Why Johnny can't surf (safely)? Attacks and defenses for web users

Abstract

In their seminal article “Why Johnny Can't Encrypt” [Whitten A, Tygar JD. Why Johnny can't encrypt: a usability case study of PGP 5.0. In: Proceedings of the eighth USENIX security symposium; August 1999.], Whitten and Tygar showed that usability weaknesses of encryption software may result in failure to protect users, in spite of good cryptography.
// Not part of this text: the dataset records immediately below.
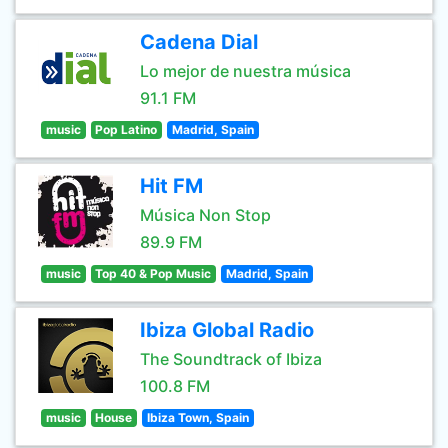
Cadena Dial
Lo mejor de nuestra música
91.1 FM
music
Pop Latino
Madrid, Spain
Hit FM
Música Non Stop
89.9 FM
music
Top 40 & Pop Music
Madrid, Spain
Ibiza Global Radio
The Soundtrack of Ibiza
100.8 FM
music
House
Ibiza Town, Spain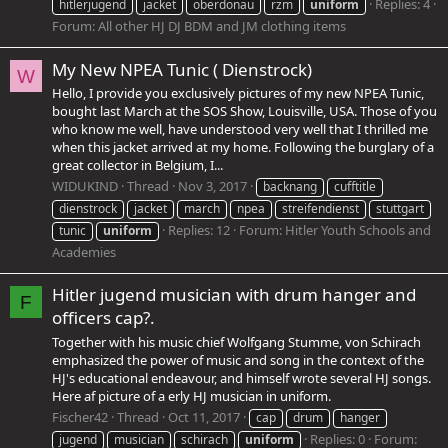
Replies: 4
hitlerjugend
jacket
oberdonau
rzm
uniform
Forum:
All other HJ DJ BDM and JM clothing items
My New NPEA Tunic ( Dienstrock)
W
Hello, I provide you exclusively pictures of my new NPEA Tunic,
bought last March at the SOS Show, Louisville, USA. Those of you
who know me well, have understood very well that I thrilled me
when this jacket arrived at my home. Following the burglary of a
great collector in Belgium, I...
WIDUKIND
Thread
Nov 3, 2017
backnang
cufftitle
dienstrock
jacket
march
npea
streifendienst
stuttgart
Replies: 12
Forum:
Hitler Youth Schools and
tunic
uniform
Academies
Hitler jugend musician with drum hanger and
F
officers cap?.
Together with his music chief Wolfgang Stumme, von Schirach
emphasized the power of music and song in the context of the
HJ's educational endeavour, and himself wrote several HJ songs.
Here af picture of a erly HJ musician in uniform.
Fischer42
Thread
Oct 11, 2017
cap
drum
hanger
Replies: 0
Forum:
jugend
musician
schirach
uniform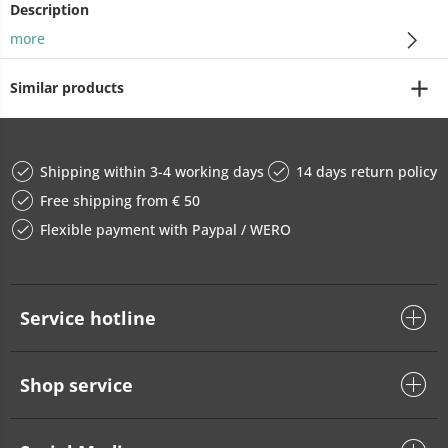
Description
more
Similar products
Shipping within 3-4 working days
14 days return policy
Free shipping from € 50
Flexible payment with Paypal / WERO
Service hotline
Shop service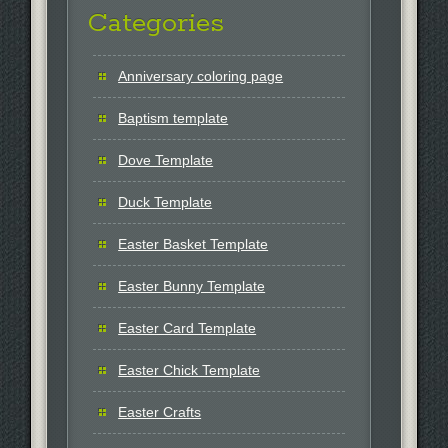
Categories
Anniversary coloring page
Baptism template
Dove Template
Duck Template
Easter Basket Template
Easter Bunny Template
Easter Card Template
Easter Chick Template
Easter Crafts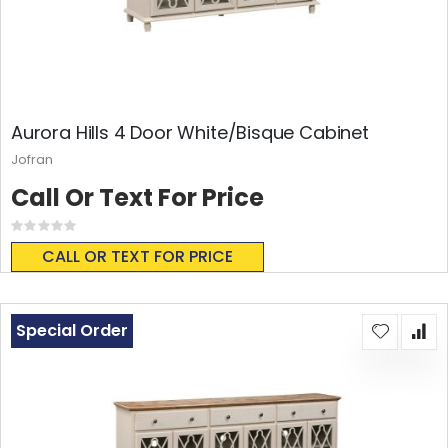
Aurora Hills 4 Door White/Bisque Cabinet
Jofran
Call Or Text For Price
Rating:
0%
CALL OR TEXT FOR PRICE
Special Order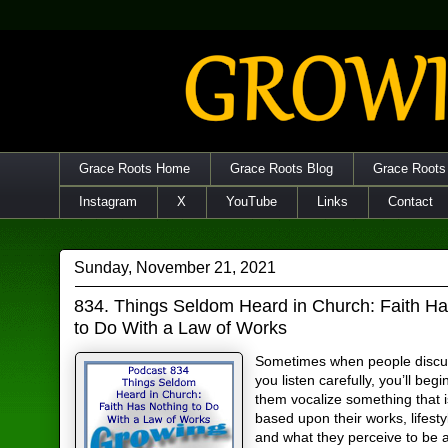
Grace Roots Home
Grace Roots Blog
Grace Roots
Instagram
X
YouTube
Links
Contact
Sunday, November 21, 2021
834. Things Seldom Heard in Church: Faith H
to Do With a Law of Works
Sometimes when people discuss
you listen carefully, you’ll begi
them vocalize something that 
based upon their works, lifesty
and what they perceive to be 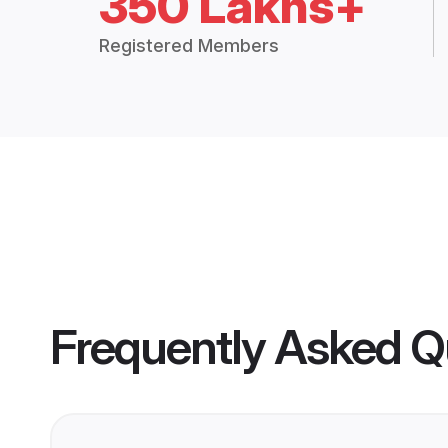
350 Lakhs+
Registered Members
Frequently Asked Q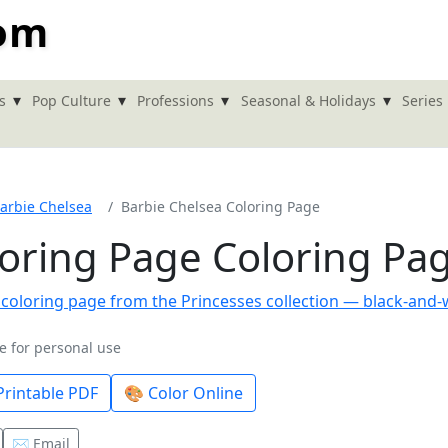
com
▾
▾
▾
▾
s
Pop Culture
Professions
Seasonal & Holidays
Series
arbie Chelsea
Barbie Chelsea Coloring Page
loring Page Coloring Pa
e for personal use
rintable PDF
🎨 Color Online
✉️ Email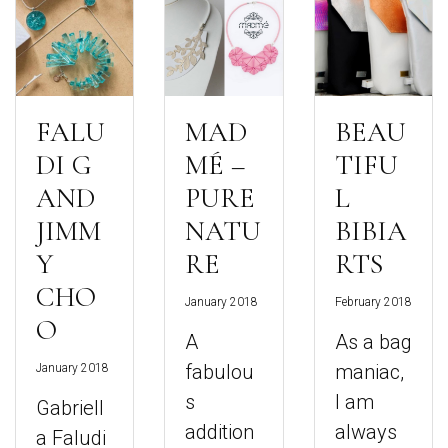
FALU
MAD
BEAU
DI G
MÉ –
TIFU
AND
PURE
L
JIMM
NATU
BIBIA
Y
RE
RTS
CHO
January 2018
February 2018
O
A
As a bag
fabulou
maniac,
January 2018
s
I am
Gabriell
addition
always
a Faludi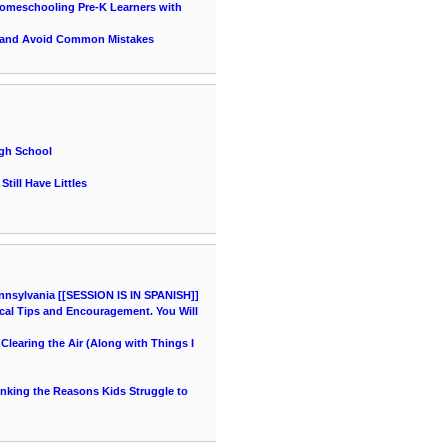
 Homeschooling Pre-K Learners with
 and Avoid Common Mistakes
igh School
till Have Littles
nnsylvania [[SESSION IS IN SPANISH]]
cal Tips and Encouragement. You Will
learing the Air (Along with Things I
hinking the Reasons Kids Struggle to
A similar situation happens, on a huge scale, on the Web: the widely deployed SSL/TLS protocols provide good cryptography, yet there is a growing amount of successful attacks on web users, causing massive damages. In this article, we focus on password theft via fake websites, to which we refer as phishing. We believe that phishing is currently the most severe threat facing web users. We begin with a brief review of SSL/TLS. Many sensitive sites do not use SSL/TLS, or use it incorrectly (e.g. to encrypt password, filled into an unprotected login form); we explain why. Even if sites use SSL/TLS (correctly), this may not be enough to prevent phishing – at least, using the basic security and identification indicators of most browsers (URL, padlock and HTTPS). We discuss basic and advanced indicators, and their usability problems. We review recent usability studies, whose results are rather alarming, and put in question the ability of users to avoid phishing sites based on security and identification indicators.